*** Provided data ***

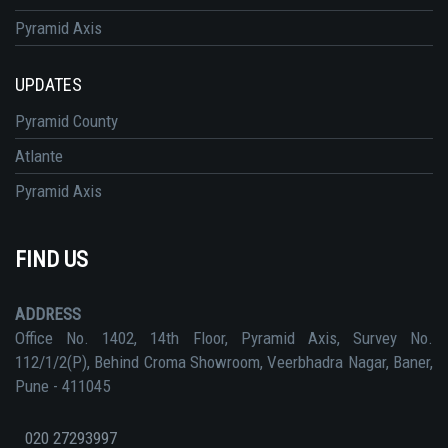
Pyramid Axis
UPDATES
Pyramid County
Atlante
Pyramid Axis
FIND US
ADDRESS
Office No. 1402, 14th Floor, Pyramid Axis, Survey No.
112/1/2(P), Behind Croma Showroom, Veerbhadra Nagar, Baner,
Pune - 411045
020 27293997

*** End of Provided data ***

▶ Aim of the task
When you output the entries, keep each line exactly as it is and leave out any pictures.

▶ Your response
Pyramid Axis
UPDATES
Pyramid County
Atlante
Pyramid Axis
FIND US
ADDRESS
Office No. 1402, 14th Floor, Pyramid Axis, Survey No.
112/1/2(P), Behind Croma Showroom, Veerbhadra Nagar, Baner,
Pune - 411045
020 27293997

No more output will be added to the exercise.